CKM syndrome highlights the cumulative risk burden of metabolic, renal, and cardiovascular diseases across the lifespan [28]. In this study, individuals with elevated RCII concurrently exhibited more severe chronic disease burden, poorer renal function, higher inflammation levels, and more adverse socioeconomic profiles. These characteristics align with the core features of CKM risk stratification, suggesting that RCII may serve as an important supplementary indicator for understanding adverse health status in CKM and may enhance understanding of the metabolic-inflammatory processes underlying CKM progression. Furthermore, RCS analyses revealed a nonlinear trend between RCII and mortality risk, with a more pronounced increase at higher RCII levels. This may reflect a physiological state approaching a “biological compensation threshold” under sustained metabolic stress and inflammatory burden. When RCII surpasses a certain level, pathological processes such as endothelial injury, coagulation activation, insulin resistance, and microcirculatory dysfunction may intensify simultaneously, accelerating disease deterioration [29, 30]. These findings deepen the understanding of RCII’s biological significance and highlight the need for clinical attention to individuals with high RCII levels to enable early intervention. Additionally, identifying the high-RCII threshold and its potential metabolic-inflammatory turning point may help clinicians obtain more intuitive risk signals during the comprehensive assessment of CKM patients, thereby encouraging greater focus on inflammation control, lifestyle modification, and integrated improvement of cardiometabolic and renal markers.

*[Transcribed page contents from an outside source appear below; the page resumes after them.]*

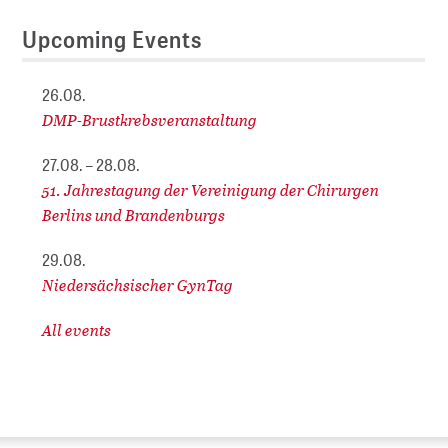
Upcoming Events
26.08.
DMP-Brustkrebsveranstaltung
27.08. – 28.08.
51. Jahrestagung der Vereinigung der Chirurgen
Berlins und Brandenburgs
29.08.
Niedersächsischer GynTag
All events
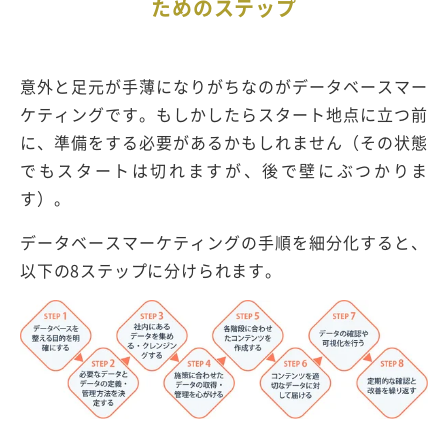
ためのステップ
意外と足元が手薄になりがちなのがデータベースマー
ケティングです。もしかしたらスタート地点に立つ前
に、準備をする必要があるかもしれません（その状態
でもスタートは切れますが、後で壁にぶつかりま
す）。
データベースマーケティングの手順を細分化すると、
以下の8ステップに分けられます。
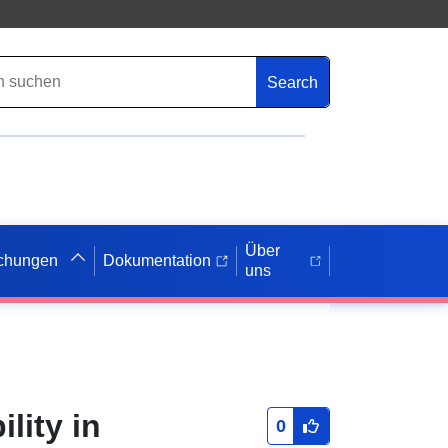
Search
Über
ichungen
Dokumentation
uns
lity in
0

Despite its strengths, this study has several limitations. First, RC levels were calculated using a standard formula (TC – HDL-C – LDL-C) rather than direct measurement. As this estimation approximates VLDL-C (or TG/5), RCII essentially reflects a scaled product of triglyceride-rich lipoprotein cholesterol and inflammation, inheriting the inherent limitations of the Friedewald formula and its dependence on triglyceride levels. Second, the reliance on NHANES data precluded the use of certain clinical diagnostics, such as 12-lead ECG or advanced imaging, which may affect the precision of CKM staging (especially Stage 3). However, NHANES remains a validated source for population-level risk assessment. Third, we did not perform formal tests for incremental predictive utility – e.g., C-statistics, the net reclassification index (NRI), or integrated discrimination improvement (IDI) – as the primary objective was to evaluate independent associations and dose-response patterns. Finally, the observational design precludes causal inference, and the findings – based on a U.S. cohort – require external validation in diverse populations with different racial and disease profiles.

In conclusion, this study demonstrates that elevated RCII is significantly associated with increased all-cause and cardiovascular mortality risks among individuals with CKM, and these associations remain consistent across clinical subgroups. As a composite metabolic-inflammatory indicator derived from routinely available laboratory measurements, RCII holds potential value for future CKM risk stratification and clinical decision-making. Future research should further evaluate the incremental predictive utility of RCII in risk models and explore intervention strategies targeting individuals with elevated RCII.